Der Trend geht zur Inselbegabung. Ein Restaurant, besser noch ein sehr, sehr kleines Restaurant, das eine Sache ganz besonders gut kann. Den Flammkuchen, die Ceviche – das BBQ. Vor allem das Real Texan BBQ. Denn das kann Adam Ramirez so gut und vor allem so authentisch wie vermutlich kein Zweiter in Berlin, in Deutschland, in Europa. Das liegt an einem imbissbudengroßen Smoker, den Ramirez eigens aus zwei Gastanks zusammengeschweißt hat. Machen alle so in seiner texanischen Heimat. Dieser Smoker also macht butterzartes, herrlich aromatische Beef Briskets vom Wagyu-Rind, 18 Stunden bei 110 Graden im Eichenrauch gesmoked. Vom Wagyu-Rind, weil das intramuskulöse Fett dieser Tiere für jenen Boost an buttriger Zartheit sorgt. Ein Spektakel.
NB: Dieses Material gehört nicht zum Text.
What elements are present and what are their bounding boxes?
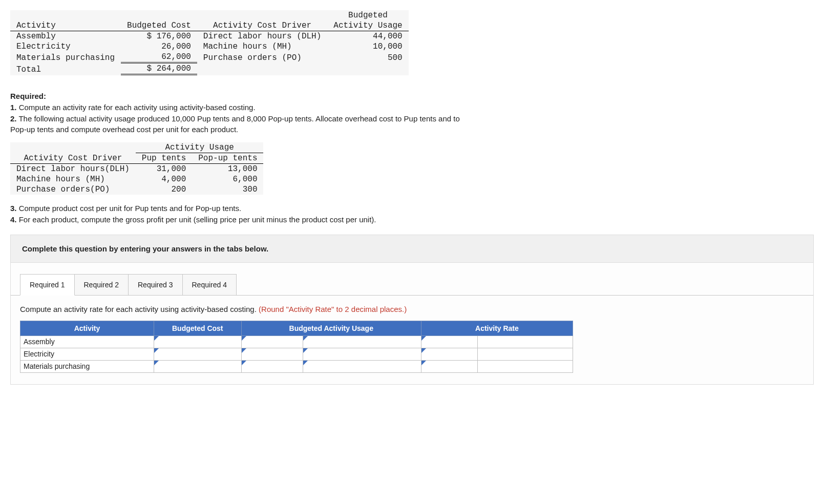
t1-r0-activity: Assembly <box>10 31 121 42</box>
required-block-2: 3. Compute product cost per unit for Pup… <box>10 203 814 225</box>
grid-row-2-usage-a[interactable] <box>241 360 303 372</box>
grid-row-1-label: Electricity <box>20 348 154 360</box>
required-2-text-a: The following actual activity usage prod… <box>17 114 460 123</box>
required-3-num: 3. <box>10 204 17 213</box>
t1-hdr-activity: Activity <box>10 20 121 31</box>
grid-hdr-usage: Budgeted Activity Usage <box>241 321 421 335</box>
t1-hdr-usage-l2: Activity Usage <box>327 20 408 31</box>
grid-row-1-rate-a[interactable] <box>421 348 477 360</box>
grid-row-2-rate-a[interactable] <box>421 360 477 372</box>
required-4-text: For each product, compute the gross prof… <box>17 215 376 224</box>
t1-hdr-usage-l1: Budgeted <box>327 10 408 20</box>
grid-row-1-rate-b[interactable] <box>478 348 573 360</box>
t1-total-label: Total <box>10 63 121 75</box>
grid-hdr-rate: Activity Rate <box>421 321 573 335</box>
grid-hdr-activity: Activity <box>20 321 154 335</box>
t2-r1-driver: Machine hours (MH) <box>10 174 136 184</box>
required-3-text: Compute product cost per unit for Pup te… <box>17 204 242 213</box>
budgeted-cost-table: Budgeted Activity Budgeted Cost Activity… <box>10 10 409 75</box>
grid-row-1-usage-b[interactable] <box>303 348 421 360</box>
grid-row-1-cost[interactable] <box>154 348 241 360</box>
tab-required-4[interactable]: Required 4 <box>182 274 237 296</box>
grid-row-0-rate-b[interactable] <box>478 335 573 348</box>
answer-grid: Activity Budgeted Cost Budgeted Activity… <box>20 321 573 373</box>
answer-section: Complete this question by entering your … <box>10 235 814 385</box>
t1-total-cost: $ 264,000 <box>121 63 197 75</box>
tab-required-1[interactable]: Required 1 <box>20 274 75 296</box>
t1-r2-usage: 500 <box>327 52 408 63</box>
t2-hdr-driver: Activity Cost Driver <box>10 153 136 164</box>
t2-r1-pup: 4,000 <box>136 174 192 184</box>
grid-row-0-rate-a[interactable] <box>421 335 477 348</box>
tab-required-3[interactable]: Required 3 <box>128 274 183 296</box>
table-row: Materials purchasing 62,000 Purchase ord… <box>10 52 409 63</box>
grid-hdr-cost: Budgeted Cost <box>154 321 241 335</box>
answer-banner: Complete this question by entering your … <box>11 235 813 263</box>
t1-hdr-driver: Activity Cost Driver <box>197 20 327 31</box>
table-row: Machine hours (MH) 4,000 6,000 <box>10 174 263 184</box>
grid-row: Electricity <box>20 348 573 360</box>
grid-row-2-label: Materials purchasing <box>20 360 154 372</box>
grid-row-0-cost[interactable] <box>154 335 241 348</box>
t1-r1-usage: 10,000 <box>327 41 408 52</box>
t2-r2-driver: Purchase orders(PO) <box>10 184 136 195</box>
required-block: Required: 1. Compute an activity rate fo… <box>10 91 814 135</box>
t1-r2-activity: Materials purchasing <box>10 52 121 63</box>
t2-r2-pup: 200 <box>136 184 192 195</box>
t2-hdr-pup: Pup tents <box>136 153 192 164</box>
t2-r0-popup: 13,000 <box>192 164 263 175</box>
grid-row-0-label: Assembly <box>20 335 154 348</box>
t1-r1-cost: 26,000 <box>121 41 197 52</box>
t2-r2-popup: 300 <box>192 184 263 195</box>
table-row: Electricity 26,000 Machine hours (MH) 10… <box>10 41 409 52</box>
t1-r0-cost: $ 176,000 <box>121 31 197 42</box>
required-2-num: 2. <box>10 114 17 123</box>
table-row: Direct labor hours(DLH) 31,000 13,000 <box>10 164 263 175</box>
grid-row-0-usage-a[interactable] <box>241 335 303 348</box>
tab-prompt: Compute an activity rate for each activi… <box>20 305 804 313</box>
t1-hdr-cost: Budgeted Cost <box>121 20 197 31</box>
table-row: Purchase orders(PO) 200 300 <box>10 184 263 195</box>
required-heading: Required: <box>10 92 46 100</box>
grid-row-2-cost[interactable] <box>154 360 241 372</box>
activity-usage-table: Activity Usage Activity Cost Driver Pup … <box>10 142 263 195</box>
t1-r0-usage: 44,000 <box>327 31 408 42</box>
tab-prompt-red: (Round "Activity Rate" to 2 decimal plac… <box>259 305 407 313</box>
grid-row: Materials purchasing <box>20 360 573 372</box>
table-row: Assembly $ 176,000 Direct labor hours (D… <box>10 31 409 42</box>
tab-prompt-black: Compute an activity rate for each activi… <box>20 305 259 313</box>
t1-r0-driver: Direct labor hours (DLH) <box>197 31 327 42</box>
required-1-text: Compute an activity rate for each activi… <box>17 103 256 112</box>
t2-hdr-popup: Pop-up tents <box>192 153 263 164</box>
t1-blank <box>10 10 121 20</box>
t2-r0-pup: 31,000 <box>136 164 192 175</box>
grid-row-2-rate-b[interactable] <box>478 360 573 372</box>
answer-tabs: Required 1 Required 2 Required 3 Require… <box>11 263 813 296</box>
grid-row: Assembly <box>20 335 573 348</box>
required-4-num: 4. <box>10 215 17 224</box>
required-1-num: 1. <box>10 103 17 112</box>
t1-r1-driver: Machine hours (MH) <box>197 41 327 52</box>
t1-r2-driver: Purchase orders (PO) <box>197 52 327 63</box>
grid-row-2-usage-b[interactable] <box>303 360 421 372</box>
t2-r0-driver: Direct labor hours(DLH) <box>10 164 136 175</box>
grid-row-0-usage-b[interactable] <box>303 335 421 348</box>
tab-required-2[interactable]: Required 2 <box>74 274 129 296</box>
t1-r2-cost: 62,000 <box>121 52 197 63</box>
required-2-text-b: Pop-up tents and compute overhead cost p… <box>10 124 814 135</box>
tab-content-required-1: Compute an activity rate for each activi… <box>11 295 813 384</box>
t2-r1-popup: 6,000 <box>192 174 263 184</box>
t2-top-header: Activity Usage <box>136 142 264 153</box>
t1-r1-activity: Electricity <box>10 41 121 52</box>
table-row-total: Total $ 264,000 <box>10 63 409 75</box>
grid-row-1-usage-a[interactable] <box>241 348 303 360</box>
Harte ArbeitFoto: Angelika Schwaff
Harte Arbeit
Foto: Angelika Schwaff

So weit ist die Geschichte aber vielleicht schon bekannt. Zumal bei jenen, die The Pit bereits als Popup-Restaurant kennen und vor allem von den Caterings. In einem dem Thema angemessen rustikal inszenierten Restaurant in der aufblühenden Reichenberger Straße ist Adam Ramirez jetzt sesshaft geworden – und sich dabei treu geblieben: Fleisch (auch vom Duroc-Schwein) aus dem Smoker, Weißkrautsalat, Maisbrot und Bier. Süffiges aus Pilsen und aromatisch forderndes, aber herrlich mit dem Beef harmonierendes Arrogant Bastard Ale aus Mariendorf (von Stone Brewing) – mehr gibt es eigentlich nicht. Vor allem aber: Mehr braucht es nicht. Na gut, über mexikanisches Fingerfood denkt Ramirez für die Zukunft noch nach.